An Introduction to Factory Farming

Wikipedia states that “Factory farming is a term used to describe a set of controversial practices in large-scale, intensive agriculture, usually referring to the industrialized production of livestock, poultry, and fish. The methods deployed are geared toward making use of economies of scale to produce the highest output at the lowest cost.”

At first glance, one can’t help but notice a few interesting terms in this definition, like “controversial practices”, “intensive agriculture”, and “industrialized production”, words that certainly conjure up a set of powerful images. But of even greater importance than these is the phrase: “…making use of economies of scale to produce the highest output at the lowest cost.” And, what does this mean exactly for the purposes of a discussion about farm animals? Simply that the owners, developers, and managers of factory farms, under whose care reside hundreds of millions of farm animals, have only one primary concern in mind, one goal that drives them – the bottom line! The animals themselves have no value beyond their ability to “produce the highest output at the lowest cost”. A far cry from the caring farmer and concerned caretaker from whom our meat and dairy products were obtained not more than just a few years ago.

No indeed. What’s going on today cannot by any perturbation of meaning be referred to as farming. With the exception of a few surviving family farms, our meat and dairy production is now completely dominated by large corporations. While the creatures, whose lives are owned and controlled by agribusiness, are looked upon as mere commodities, food machines if you will. And in the quest for greater profits, the treatment of these animals has become more and more barbaric.

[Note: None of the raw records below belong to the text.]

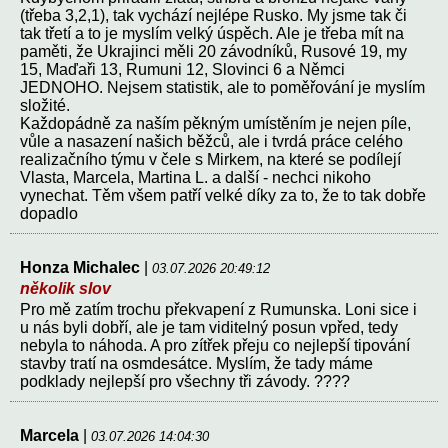
(třeba 3,2,1), tak vychází nejlépe Rusko. My jsme tak či
tak třetí a to je myslím velký úspěch. Ale je třeba mít na
paměti, že Ukrajinci měli 20 závodníků, Rusové 19, my
15, Maďaři 13, Rumuni 12, Slovinci 6 a Němci
JEDNOHO. Nejsem statistik, ale to poměřování je myslím
složité.
Každopádně za naším pěkným umístěním je nejen píle,
vůle a nasazení našich běžců, ale i tvrdá práce celého
realizačního týmu v čele s Mirkem, na které se podílejí
Vlasta, Marcela, Martina L. a další - nechci nikoho
vynechat. Těm všem patří velké díky za to, že to tak dobře
dopadlo
Honza Michalec
|
03.07.2026 20:49:12
několik slov
Pro mě zatím trochu překvapení z Rumunska. Loni sice i
u nás byli dobří, ale je tam viditelný posun vpřed, tedy
nebyla to náhoda. A pro zítřek přeju co nejlepší tipování
stavby tratí na osmdesátce. Myslím, že tady máme
podklady nejlepší pro všechny tři závody. ????
Marcela
|
03.07.2026 14:04:30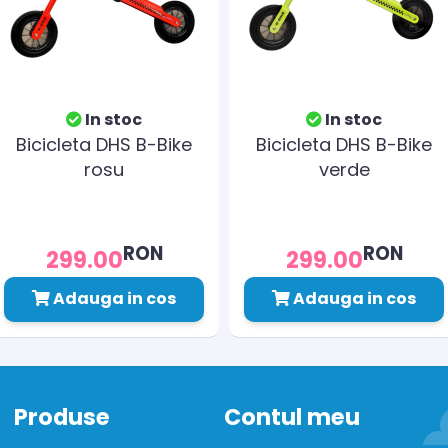
In stoc
In stoc
Bicicleta DHS B-Bike
Bicicleta DHS B-Bike
rosu
verde
RON
RON
299.00
299.00
Adauga in cos
Adauga in cos
Produse
Contul meu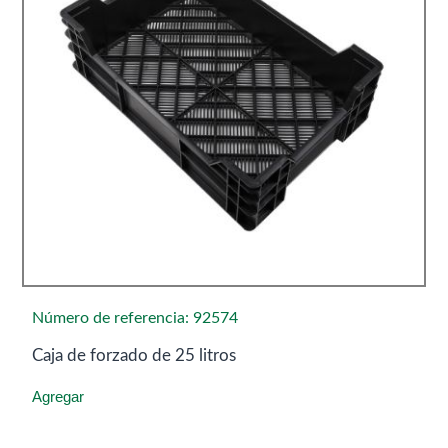
Número de referencia: 92574
Caja de forzado de 25 litros
Agregar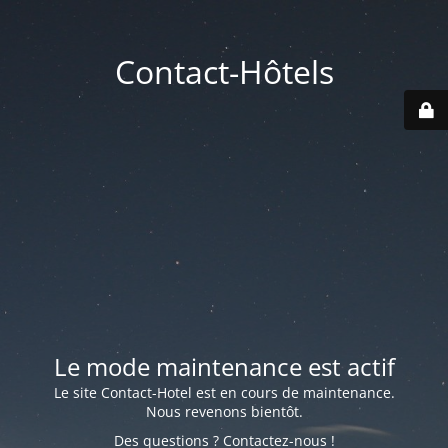
Contact-Hôtels
Le mode maintenance est actif
Le site Contact-Hotel est en cours de maintenance.
Nous revenons bientôt.
Des questions ? Contactez-nous !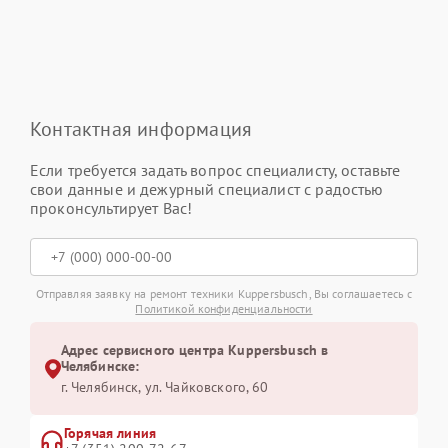
Контактная информация
Если требуется задать вопрос специалисту, оставьте
свои данные и дежурный специалист с радостью
проконсультирует Вас!
Отправляя заявку на ремонт техники Kuppersbusch, Вы соглашаетесь с
Политикой конфиденциальности
Адрес сервисного центра Kuppersbusch в
Челябинске:
г. Челябинск, ул. Чайковского, 60
Горячая линия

At this very moment, countless numbers of animals that possess the exact same feelings and sensitivities as your dog or your cat are being forced into lives of protracted suffering and pain. Pigs spend the majority of their lives confined in small metal cages known as “gestation crates” where they’re not provided enough room to even turn around. Calves are confined in small cages known as “veal crates” where, for their entire lives, they’re chained by the neck to prevent them from stretching, lying down comfortably, or turning around, thereby inhibiting muscular development and making their meat more tender. Egg-laying hens spend their lives crammed together with four or five other hens in “battery cages”, where they’re not allowed enough room to even walk or stretch their wings. And, tragically enough, these practices are but the tip of the iceberg!

Factory farms have gained an immeasurable foothold in our economy, and until such time as the movement to rid ourselves of this cancer gains enough momentum, other means must be found to protect the animals. At the very least, we should strive to provide relatively humane living conditions for them.

The proponents of factory farms will, of course, do and say anything they can to defend their “business as usual” position. The lobbies which support and protect these interests are numerous, and they’re powerful. They’d have you believe that the arguments being made against them are extremist or alarmist, that the animals really don’t mind the treatment they’re receiving, or that the task of feeding a hungry populace must take precedence over the feelings of the animals.

My response to this is quite simply that you should decide for yourself what is right and what is wrong, or whether or not the treatment of the animals should be considered and to what extent. Please, therefore, take the time to educate yourself about what is going on in this country for the sake of corporate profits and at the expense of the welfare of defenseless creatures, who, of all things, look to us for their stewardship.